Reading-wise, I've been on an early 20th century kick lately. I started with Norma Miller's autobiography, Swingin' at the Savoy, continued with Flapper, by Joshua Zeitz, a history of the Jazz Era, then moved on to Art Spiegelman's Maus comics about the experiences of an Auschwitz survivor (where the Jews are drawn as mice and the Nazis as cats), and now I'm on Stripping Gypsy, by Noralee Frankel, about the life of burlesque queen
Gypsy Rose Lee.
I've had Norma Miller's book on my shelf for a long time, since I
went to Seattle for a dance event. Miller is a sassy lady, decidedly opinionated, with a very high opinion of herself. Her book is fascinating for its portrayal of an important era in American music and dance, but suffers from disorganization and sloppy editing. Honestly, if it had been about any other subject, I might have put it down.
The Zeitz book I picked up entirely on a whim from the dollar table at Borders, and it was one of the better whims I've had. It's a far-reaching work that covers fashion, literature, music, dance, feminism, sexuality, cinema, and probably six other areas I'm forgetting, in a lively writing style that keeps you turning pages. Highly recommended.

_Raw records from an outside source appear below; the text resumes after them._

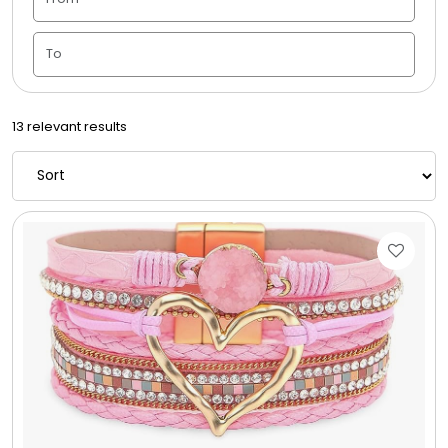
Candle Vase
Ceramic Flowerpot
13 relevant results
Childrens Cookies
Chocolate Covered Mix Treats
Chocolate Covered Oreos
Chocolate Covered Strawberries
Chocolate Snack Trays and Boxes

Also highly recommended are the Spiegelman comics. The comic medium allows for clever symbolism that would be lost in a traditional volume. Not only are the Jews portrayed as mice, and the Nazis as cats, but each nationality has its own signature animal. The Poles are pigs (possibly a reference to Orwell's Animal Farm?), the Americans are long-eared hound dogs, the French (of course) are frogs, and amusingly, during the protagonist's stay in Sweden, the Swedes are drawn as reindeer. This symbolism lets Spiegelman create some interesting images: when the protagonist (the author's father) is pretending not to be Jewish, he is drawn as a mouse wearing a pig mask. Later, when the author is being interviewed about the public reception of his work (Speigelman breaks the fourth wall with reckless abandon, interspersing his account of his father's war experience with real-time narration of the process of interviewing, writing, and publishing), he portrays himself wearing a mouse mask, indicating, perhaps that he feels a bit of a fraud as a Jew.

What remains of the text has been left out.